Black Sea countries have taken the world grain markets by storm this year, signing deals from Spain to the Philippines and snatching them from usual exporters.
Since the start of the season in July, Russia, Ukraine and other smaller Black Sea countries have won export contracts around the globe and driven world grain market prices down by offering feed wheat and barley at cheaper prices.
But analysts are wondering if the Black Sea competition may ease later on this season, given low storage capacities there and a lower proportion than expected of feed grain.
Russia, Ukraine and Kazakhstan together are expected to produce 71.5 million tonnes of wheat this year, of which 13.5 million tonnes are set to be exported, the US Department of Agriculture said this week.
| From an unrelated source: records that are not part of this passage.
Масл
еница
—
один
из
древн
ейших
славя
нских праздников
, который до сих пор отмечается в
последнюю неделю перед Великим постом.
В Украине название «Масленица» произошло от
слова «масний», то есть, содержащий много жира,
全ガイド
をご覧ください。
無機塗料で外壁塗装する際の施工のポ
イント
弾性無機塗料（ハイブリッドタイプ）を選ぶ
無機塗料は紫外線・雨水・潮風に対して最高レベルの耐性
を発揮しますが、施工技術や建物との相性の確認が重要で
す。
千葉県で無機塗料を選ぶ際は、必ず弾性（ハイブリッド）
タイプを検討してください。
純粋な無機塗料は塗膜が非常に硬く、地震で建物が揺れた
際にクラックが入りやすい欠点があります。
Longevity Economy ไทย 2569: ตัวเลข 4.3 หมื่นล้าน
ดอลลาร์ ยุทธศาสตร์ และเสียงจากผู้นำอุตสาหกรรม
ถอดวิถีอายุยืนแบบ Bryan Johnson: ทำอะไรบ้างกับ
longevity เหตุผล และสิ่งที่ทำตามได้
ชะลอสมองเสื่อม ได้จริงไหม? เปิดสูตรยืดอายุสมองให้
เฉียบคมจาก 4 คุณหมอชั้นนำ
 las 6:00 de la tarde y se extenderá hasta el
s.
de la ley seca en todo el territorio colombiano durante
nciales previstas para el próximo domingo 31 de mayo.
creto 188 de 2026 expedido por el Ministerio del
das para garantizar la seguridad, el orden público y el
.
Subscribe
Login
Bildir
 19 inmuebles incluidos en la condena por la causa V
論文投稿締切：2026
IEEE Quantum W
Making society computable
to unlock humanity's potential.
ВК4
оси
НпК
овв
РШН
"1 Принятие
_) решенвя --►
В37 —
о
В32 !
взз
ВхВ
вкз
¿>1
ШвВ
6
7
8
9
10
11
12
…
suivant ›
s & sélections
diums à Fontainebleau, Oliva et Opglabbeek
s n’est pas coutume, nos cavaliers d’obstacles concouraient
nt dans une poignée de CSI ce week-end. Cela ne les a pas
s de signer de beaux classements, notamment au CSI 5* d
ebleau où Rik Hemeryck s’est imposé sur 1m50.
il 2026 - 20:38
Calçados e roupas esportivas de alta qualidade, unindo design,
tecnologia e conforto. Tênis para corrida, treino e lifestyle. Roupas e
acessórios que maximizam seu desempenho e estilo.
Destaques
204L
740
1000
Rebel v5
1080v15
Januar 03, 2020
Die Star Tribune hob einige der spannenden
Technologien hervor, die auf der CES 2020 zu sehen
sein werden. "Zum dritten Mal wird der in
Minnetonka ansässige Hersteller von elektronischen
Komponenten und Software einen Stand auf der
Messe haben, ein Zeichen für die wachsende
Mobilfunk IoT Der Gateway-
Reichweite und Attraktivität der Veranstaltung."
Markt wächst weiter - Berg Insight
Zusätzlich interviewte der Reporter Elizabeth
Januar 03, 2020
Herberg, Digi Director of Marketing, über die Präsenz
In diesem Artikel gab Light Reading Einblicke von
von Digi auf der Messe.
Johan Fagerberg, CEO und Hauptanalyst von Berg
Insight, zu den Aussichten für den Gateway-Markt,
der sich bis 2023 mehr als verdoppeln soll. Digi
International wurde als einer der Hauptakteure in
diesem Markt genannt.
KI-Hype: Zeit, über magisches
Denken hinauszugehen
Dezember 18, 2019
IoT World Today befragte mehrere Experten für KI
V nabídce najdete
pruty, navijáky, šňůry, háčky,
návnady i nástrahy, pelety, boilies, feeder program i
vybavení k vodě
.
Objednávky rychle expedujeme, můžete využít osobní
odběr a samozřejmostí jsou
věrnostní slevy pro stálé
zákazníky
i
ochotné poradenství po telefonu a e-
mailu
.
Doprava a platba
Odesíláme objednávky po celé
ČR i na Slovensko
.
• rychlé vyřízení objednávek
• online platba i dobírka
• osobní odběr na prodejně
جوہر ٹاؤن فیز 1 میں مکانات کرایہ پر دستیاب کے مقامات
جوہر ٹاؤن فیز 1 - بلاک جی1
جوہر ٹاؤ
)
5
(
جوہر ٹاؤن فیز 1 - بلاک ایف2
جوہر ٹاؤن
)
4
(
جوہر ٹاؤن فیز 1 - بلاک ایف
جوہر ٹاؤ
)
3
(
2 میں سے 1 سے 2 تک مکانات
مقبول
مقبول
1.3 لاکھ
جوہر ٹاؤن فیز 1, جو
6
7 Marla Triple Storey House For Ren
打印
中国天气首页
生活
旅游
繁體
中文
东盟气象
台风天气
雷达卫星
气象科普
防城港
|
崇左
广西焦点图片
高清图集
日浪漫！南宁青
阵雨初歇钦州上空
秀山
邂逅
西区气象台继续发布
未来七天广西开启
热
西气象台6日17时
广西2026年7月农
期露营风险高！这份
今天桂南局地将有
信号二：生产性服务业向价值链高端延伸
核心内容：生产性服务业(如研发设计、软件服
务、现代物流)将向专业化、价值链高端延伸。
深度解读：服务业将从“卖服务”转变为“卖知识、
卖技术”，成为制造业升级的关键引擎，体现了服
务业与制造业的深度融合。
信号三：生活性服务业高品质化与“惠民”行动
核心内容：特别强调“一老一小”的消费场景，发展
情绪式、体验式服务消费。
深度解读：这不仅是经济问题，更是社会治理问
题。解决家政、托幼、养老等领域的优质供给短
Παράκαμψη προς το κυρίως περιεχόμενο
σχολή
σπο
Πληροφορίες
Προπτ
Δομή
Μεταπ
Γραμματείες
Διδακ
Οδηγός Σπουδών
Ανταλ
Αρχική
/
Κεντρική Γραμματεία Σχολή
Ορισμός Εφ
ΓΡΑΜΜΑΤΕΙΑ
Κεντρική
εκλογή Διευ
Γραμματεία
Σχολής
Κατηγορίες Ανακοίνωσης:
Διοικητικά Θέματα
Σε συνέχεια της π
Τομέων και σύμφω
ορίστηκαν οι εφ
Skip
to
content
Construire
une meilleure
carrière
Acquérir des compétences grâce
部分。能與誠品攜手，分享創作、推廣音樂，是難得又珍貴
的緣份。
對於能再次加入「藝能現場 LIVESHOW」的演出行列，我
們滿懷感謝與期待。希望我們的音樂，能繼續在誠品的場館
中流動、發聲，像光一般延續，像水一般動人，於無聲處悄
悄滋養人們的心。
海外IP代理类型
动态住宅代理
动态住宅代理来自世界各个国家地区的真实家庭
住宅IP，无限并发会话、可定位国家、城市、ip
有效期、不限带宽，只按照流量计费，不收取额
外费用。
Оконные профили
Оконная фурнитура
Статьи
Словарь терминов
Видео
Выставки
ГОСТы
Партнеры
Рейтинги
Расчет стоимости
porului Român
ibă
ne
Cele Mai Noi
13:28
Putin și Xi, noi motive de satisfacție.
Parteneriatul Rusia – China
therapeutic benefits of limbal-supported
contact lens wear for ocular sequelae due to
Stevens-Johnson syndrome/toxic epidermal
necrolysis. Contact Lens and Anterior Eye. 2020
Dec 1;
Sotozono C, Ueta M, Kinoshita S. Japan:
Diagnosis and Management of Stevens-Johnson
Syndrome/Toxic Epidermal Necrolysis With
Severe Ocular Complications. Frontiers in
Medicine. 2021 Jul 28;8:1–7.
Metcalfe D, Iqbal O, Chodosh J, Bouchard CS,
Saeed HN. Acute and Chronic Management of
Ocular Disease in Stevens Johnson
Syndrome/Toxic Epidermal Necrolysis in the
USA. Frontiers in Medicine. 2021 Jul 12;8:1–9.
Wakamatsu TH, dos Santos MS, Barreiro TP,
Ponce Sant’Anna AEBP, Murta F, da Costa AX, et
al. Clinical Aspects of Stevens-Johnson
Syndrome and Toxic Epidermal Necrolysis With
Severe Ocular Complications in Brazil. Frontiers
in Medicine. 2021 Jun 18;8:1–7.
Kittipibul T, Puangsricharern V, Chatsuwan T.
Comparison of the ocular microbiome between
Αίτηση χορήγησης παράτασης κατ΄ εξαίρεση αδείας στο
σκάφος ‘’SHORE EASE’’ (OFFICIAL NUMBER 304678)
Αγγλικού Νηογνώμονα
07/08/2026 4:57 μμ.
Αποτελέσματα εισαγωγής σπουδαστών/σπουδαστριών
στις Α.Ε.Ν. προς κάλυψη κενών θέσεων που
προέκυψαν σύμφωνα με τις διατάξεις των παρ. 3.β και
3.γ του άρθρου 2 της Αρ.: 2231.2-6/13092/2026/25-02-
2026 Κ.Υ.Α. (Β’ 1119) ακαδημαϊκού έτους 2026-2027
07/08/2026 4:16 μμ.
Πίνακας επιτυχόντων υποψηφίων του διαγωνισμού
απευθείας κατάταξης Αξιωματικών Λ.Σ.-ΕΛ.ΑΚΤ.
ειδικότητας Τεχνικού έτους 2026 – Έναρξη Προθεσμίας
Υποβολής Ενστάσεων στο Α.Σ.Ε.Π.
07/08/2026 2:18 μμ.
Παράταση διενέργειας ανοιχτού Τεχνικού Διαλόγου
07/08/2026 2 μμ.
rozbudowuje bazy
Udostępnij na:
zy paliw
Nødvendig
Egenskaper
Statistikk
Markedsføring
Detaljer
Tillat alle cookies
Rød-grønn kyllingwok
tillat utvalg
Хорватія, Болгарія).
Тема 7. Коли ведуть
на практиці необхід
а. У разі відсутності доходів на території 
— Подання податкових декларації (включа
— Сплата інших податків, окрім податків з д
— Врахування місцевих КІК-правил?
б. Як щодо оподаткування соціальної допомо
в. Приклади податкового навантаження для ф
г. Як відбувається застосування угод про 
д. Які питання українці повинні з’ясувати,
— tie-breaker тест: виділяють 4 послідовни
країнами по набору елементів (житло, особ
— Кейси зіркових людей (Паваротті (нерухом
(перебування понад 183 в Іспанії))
"It's become clear that Black Sea countries are standing out as top world grain exporters," a European trader said.
The Black Sea's resurgence looks to some like an unpleasant replay of the 2002/2003 season, when the former Soviet Union breadbaskets came roaring back onto the international stage after years of poor yielding crops.
That season, Europe, typically a net exporter of grain, imposed import quotas to stop floods of mainly Ukrainian and Russian wheat.
This time around, grain prices in the European Union and in the United States have fallen to their lowest level in more than a year, with EU wheat now only a few euros away from the price at which farmers can sell their grain into public EU storage.
For barley, for example, the current EU public purchase price is around 50 percent higher than the current Black Sea values, analysts said.
In Asia, Russian and Ukrainian grain, especially wheat, is also giving headaches to US and Australian wheat exporters as they are encroaching on their traditional markets.
Black Sea wheat has already reached the Philippines - the first Asian nation to buy Black Sea-origin feed wheat this year, where it was a substitute for US corn - as well as Indonesia or Pakistan which recently bought Russian milling wheat.
"The price at which Black Sea feed wheat is being offered to us is very attractive. Many companies are looking at the offers," Ric Pinca, vice-president of the Philippine Association of Feedmillers, told Reuters.
Most of the recent Black-sea feed wheat deals were sealed at about $138-$140 a tonne C&F Southeast Asia, while Argentine or US corn was working out to around $150-$155, traders said.
But many observers said the pace of Black Sea exports would likely tail off in a few months due to a lack of storage as well as a lower percentage of feed grain - their flagship product.
"We are going to see some challenges from Black Sea feed wheat, and we are going to see them now because it has to be sold very quickly due to insufficient storage," said grains analyst Shawn McCambridge of Prudential Securities.